From Christ to Coke: How Image Becomes an Icon

Fascinating thoughts from this new book.

Here’s the author, Martin Kemp : “Some types of images are specific — like Lisa and Che — while some are generic, such as the heart shape. The generic ones tend to seep gradually into general consciousness. The heart shape appeared on playing cards and became the religious symbol of the sacred heart, before becoming the ubiquitous symbol of love. It takes a designer of genius, like Milton Glaser, to refresh its power in the service of a specific cause.
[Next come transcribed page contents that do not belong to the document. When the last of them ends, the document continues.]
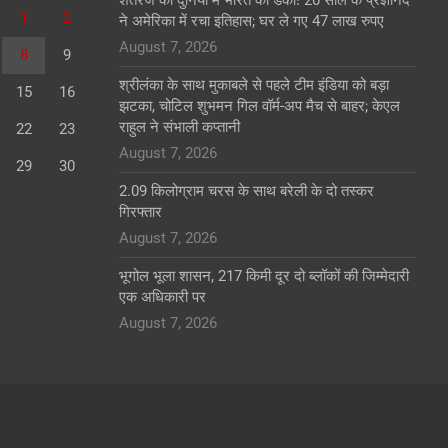
1
2
ने अमेरिका में रचा इतिहास; घर ले गए 47 लाख रुपए
August 7, 2026
8
9
श्रीलंका के साथ मुकाबले से पहले टीम इंडिया को बड़ा
15
16
झटका, चोटिल शुभमन गिल वॉर्म-अप मैच से बाहर; केएल
राहुल ने संभाली कप्तानी
22
23
August 7, 2026
29
30
2.09 किलोग्राम चरस के साथ बरेली के दो तस्कर
गिरफ्तार
August 7, 2026
भूगोल भूला शासन, 217 किमी दूर दो ब्लॉकों की जिम्मेदारी
एक अधिकारी पर
August 7, 2026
We all know I(heart)NY. But New York largely surrendered the ‘Big Apple’ to Steve Jobs.”

And more from an article I read:

“The more famous the image, the more likely it is that our common knowledge is inaccurate.

The fact that Leonardo’s portrait in the Louvre represents Lisa Gheradini, the apparently blameless wife of a Florentine silk merchant, Francesco del Giocondo, is not enough to match the mega-fame of the image. We need a hidden ‘secret’ or ‘code’ to explain its hold on us.

During the writing of the book, I was told a number of times that Father Christmas (Santa Claus) is dressed in red and white because of Haddon Sundblom’s brilliant Coke adverts each Christmas. Not true!

Sometimes the legends assume the status of a certain kind of ‘truth’. The story that the Stars and Stripes was designed by the humble seamstress Betsy Ross, who sat in the next church pew to George Washington, embodies folksy homeliness in such a way that it has becomes an essential ‘fact’ of America’s founding myth.”